2.競技力向上のためにも食事と休養は大切

 私が実業団女子長距離チームでの競技生活を終え、振り返るとともに研究の一環としてまとめてきた一部を紹介します。本研究の対象となったチームは18~29歳で、1日の走行距離は25~30 km、摂取エネルギーは2400~3000 kcalで、減量期は1800~2400kcalでした。このチームは駅伝に備えて1年間を5区分に期分けし、パフォーマンス向上のためトレーニングを計画。その一方で、健康管理を目的に毎月1回の血液検査と、競技力向上を目的に年に2~4回水中体重法による身体組成およびトレッドミル走による最大酸素摂取量の測定を行っていました。
 図1には毎月の走行距離、レース、合宿の日数とトレーニング強度を示しました。
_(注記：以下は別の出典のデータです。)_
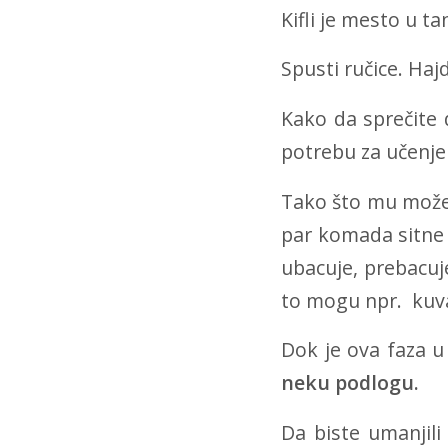
Kifli je mesto u tan
Spusti ručice. Ha
Kako da sprečite 
potrebu za učenj
Tako što mu možete
par komada sitne 
ubacuje, prebacuj
to mogu npr. kuva
Dok je ova faza u
neku podlogu.
Da biste umanjili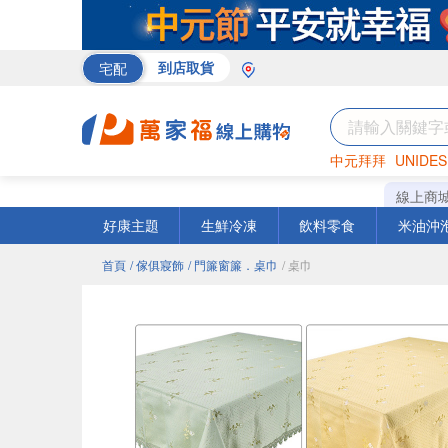
宅配
到店取貨
中元拜拜
UNIDES
巧克力
罐頭
咖啡
線上商
好康主題
生鮮冷凍
飲料零食
米油沖
首頁
/ 傢俱寢飾
/ 門簾窗簾．桌巾
/ 桌巾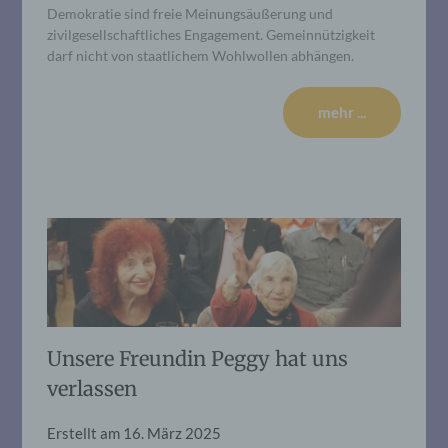
Demokratie sind freie Meinungsäußerung und
zivilgesellschaftliches Engagement. Gemeinnützigkeit
darf nicht von staatlichem Wohlwollen abhängen.
mehr ...
Unsere Freundin Peggy hat uns
verlassen
Erstellt am
16. März 2025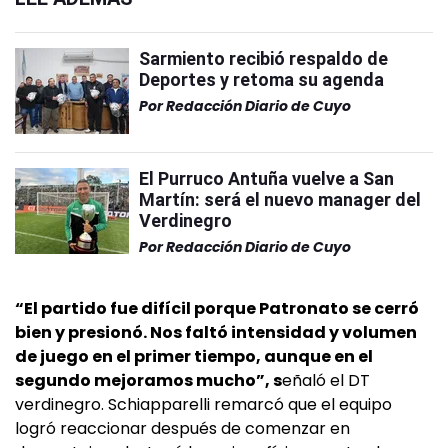
Sarmiento recibió respaldo de
Deportes y retoma su agenda
Por
Redacción Diario de Cuyo
El Purruco Antuña vuelve a San
Martín: será el nuevo manager del
Verdinegro
Por
Redacción Diario de Cuyo
“El partido fue difícil porque Patronato se cerró
bien y presionó. Nos faltó intensidad y volumen
de juego en el primer tiempo, aunque en el
segundo mejoramos mucho”, s
eñaló el DT
verdinegro. Schiapparelli remarcó que el equipo
logró reaccionar después de comenzar en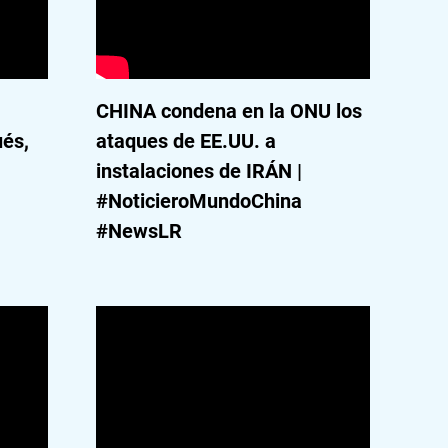
CHINA condena en la ONU los
ués,
ataques de EE.UU. a
instalaciones de IRÁN |
#NoticieroMundoChina
#NewsLR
月間走行距離は862.5±126.9kmで,7月と8月では1000kmを超えていることが分かります。運動強度の割合は、LT(血中乳酸閾値)強度の割合が50%程度で、OBLA強度(レースペース)が13~23%、LT強度未満が30%前後で、LT強度が半分を占めています。
 図2を見ると、月間走行距離が最も多かった7月の赤血球数、ヘモグロビン量、血色素量が低くなっていることが分かります。これらのことから、トレーニング量が多くなると貧血に関する成分にも影響を及ぼすことが分かります。そのためにもトレーニング以外の食事や休養(睡眠)も気を付けなければいけません。

3.競技を引退した後の健康について目を向ける

 このように女性アスリートは年間計画を立てパフォーマンス向上を目的に、合宿や試合などを行っています。競技力向上を追求する一方で、特にウエイトコントロールが必要な競技において、利用可能エネルギー不足になることに注意しなければなりません。骨密度を高めなければならない時期に必要な栄養素が賄わなければ将来的に骨粗鬆症につながる可能性があることを知っておきましょう。
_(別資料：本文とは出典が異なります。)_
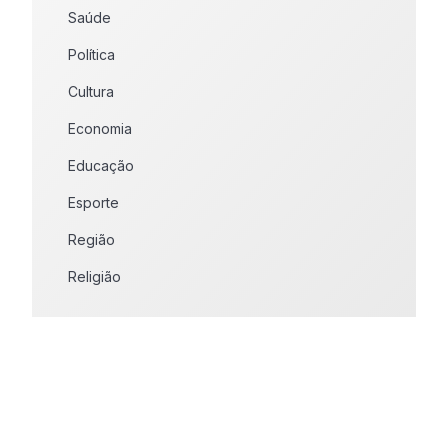
Saúde
Política
Cultura
Economia
Educação
Esporte
Região
Religião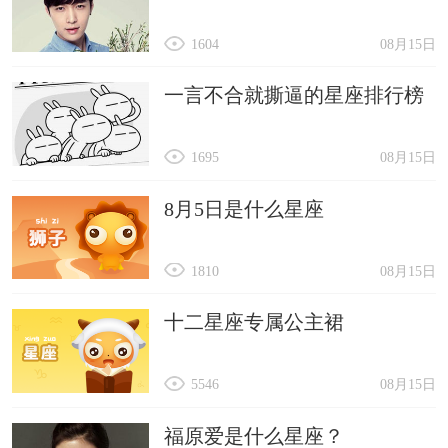
1604
08月15日
一言不合就撕逼的星座排行榜
1695
08月15日
8月5日是什么星座
1810
08月15日
十二星座专属公主裙
5546
08月15日
福原爱是什么星座？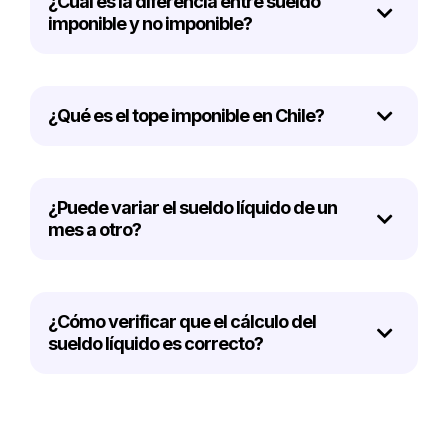
¿Cuál es la diferencia entre sueldo
imponible y no imponible?
¿Qué es el tope imponible en Chile?
¿Puede variar el sueldo líquido de un
mes a otro?
¿Cómo verificar que el cálculo del
sueldo líquido es correcto?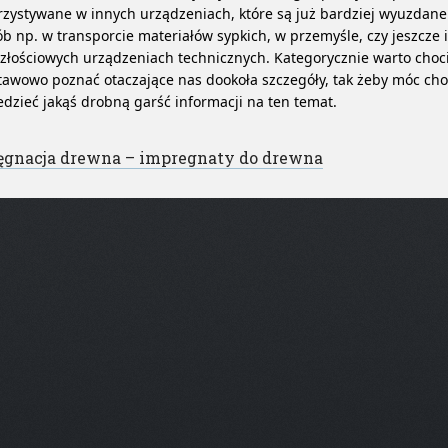
zystywane w innych urządzeniach, które są już bardziej wyuzdane 
b np. w transporcie materiałów sypkich, w przemyśle, czy jeszcze 
złościowych urządzeniach technicznych. Kategorycznie warto choc
awowo poznać otaczające nas dookoła szczegóły, tak żeby móc cho
dzieć jakąś drobną garść informacji na ten temat.
st navigation
ęgnacja drewna – impregnaty do drewna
 正しい知識を習得することで安心して競技生活に取り組めるように本学で学んでみませんか。「身体運動と人体の関係」「パフォーマンス向上・健康維持のための栄養学」「運動のしくみと効果」を学ぶことで疾病予防にもつながります。健康を科学してみましょう。

【参考文献・ウェブサイト】
1) スポーツ庁,女性アスリートの育成・支援プロジェクト(委託事業)
https://www.mext.go.jp/sports/b_menu/sports/mcatetop07/list/1411047.htm
2)スポーツ庁委託事業・女性アスリートの育成・支援プロジェクト「女性スポーツにおけるトランスレーショナルリサーチの実践プログラム」
3)実業団女子長距離選手における血液性状の推移に関する研究(2007,日本体力医学会発表)
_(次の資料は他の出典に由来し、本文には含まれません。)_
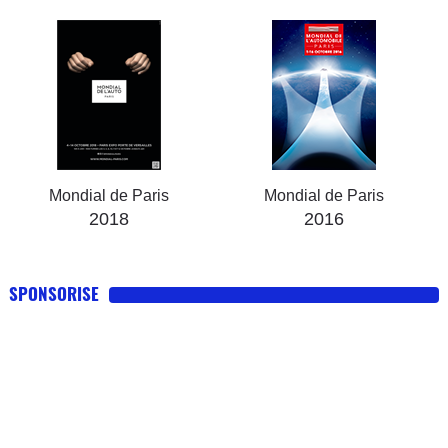
Mondial de Paris
Mondial de Paris
2018
2016
SPONSORISE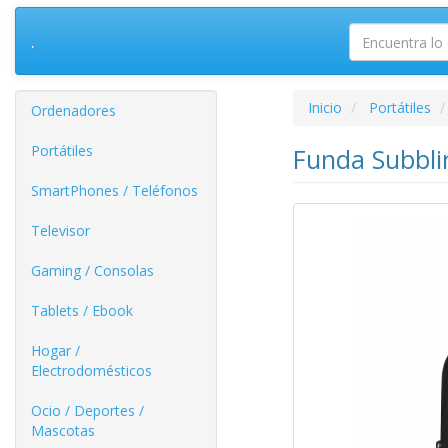
.
Inicio
Portátiles
Ordenadores
Portátiles
Funda Subblim
SmartPhones / Teléfonos
Televisor
Gaming / Consolas
Tablets / Ebook
Hogar /
Electrodomésticos
Ocio / Deportes /
Mascotas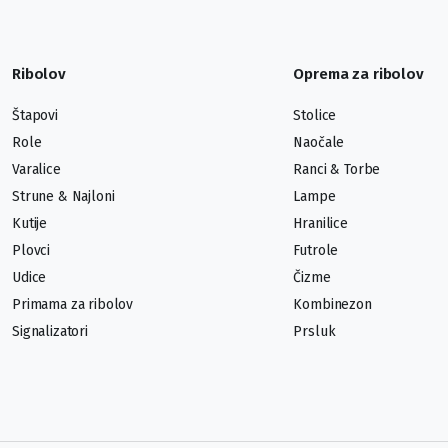
Ribolov
Oprema za ribolov
Štapovi
Stolice
Role
Naočale
Varalice
Ranci & Torbe
Strune & Najloni
Lampe
Kutije
Hranilice
Plovci
Futrole
Udice
Čizme
Primama za ribolov
Kombinezon
Signalizatori
Prsluk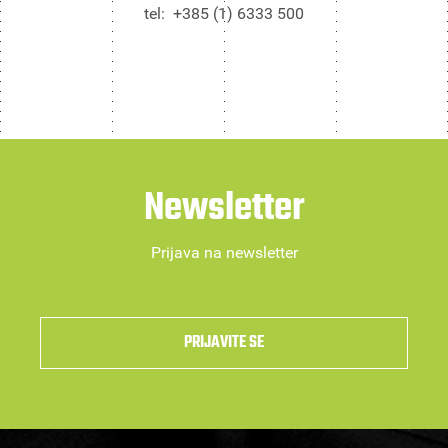
tel: +385 (1) 6333 500
Newsletter
Prijava na newsletter
PRIJAVITE SE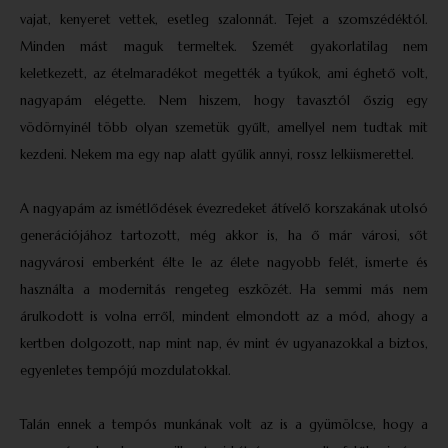
vajat, kenyeret vettek, esetleg szalonnát. Tejet a szomszédéktól.
Minden mást maguk termeltek. Szemét gyakorlatilag nem
keletkezett, az ételmaradékot megették a tyúkok, ami éghető volt,
nagyapám elégette. Nem hiszem, hogy tavasztól őszig egy
vödörnyinél több olyan szemetük gyűlt, amellyel nem tudtak mit
kezdeni. Nekem ma egy nap alatt gyűlik annyi, rossz lelkiismerettel.
A nagyapám az ismétlődések évezredeket átívelő korszakának utolsó
generációjához tartozott, még akkor is, ha ő már városi, sőt
nagyvárosi emberként élte le az élete nagyobb felét, ismerte és
használta a modernitás rengeteg eszközét. Ha semmi más nem
árulkodott is volna erről, mindent elmondott az a mód, ahogy a
kertben dolgozott, nap mint nap, év mint év ugyanazokkal a biztos,
egyenletes tempójú mozdulatokkal.
Talán ennek a tempós munkának volt az is a gyümölcse, hogy a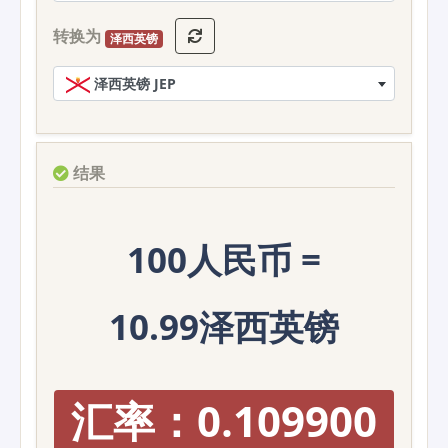
转换为
泽西英镑
泽西英镑 JEP
结果
100人民币 =
10.99泽西英镑
汇率：0.109900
4)高所トレーニングが実業団女子長距離選手の血液性状並びに身体組成に及ぼす影響(2008,日本体力医学会発表)
5)実業団女子長距離選手の競技記録と身体組成並びに血液性状の関連性について(2009,日本体力医学会発表)
6)実業団女子長距離選手の血液性状値を指標とした縦断的研究(2010,日本体力医学会発表)
7)血中ヘモグロビン濃度と除脂肪体重からみた実業団女子長距離選手の健康管理と課題(2012,日本体力医学会発表)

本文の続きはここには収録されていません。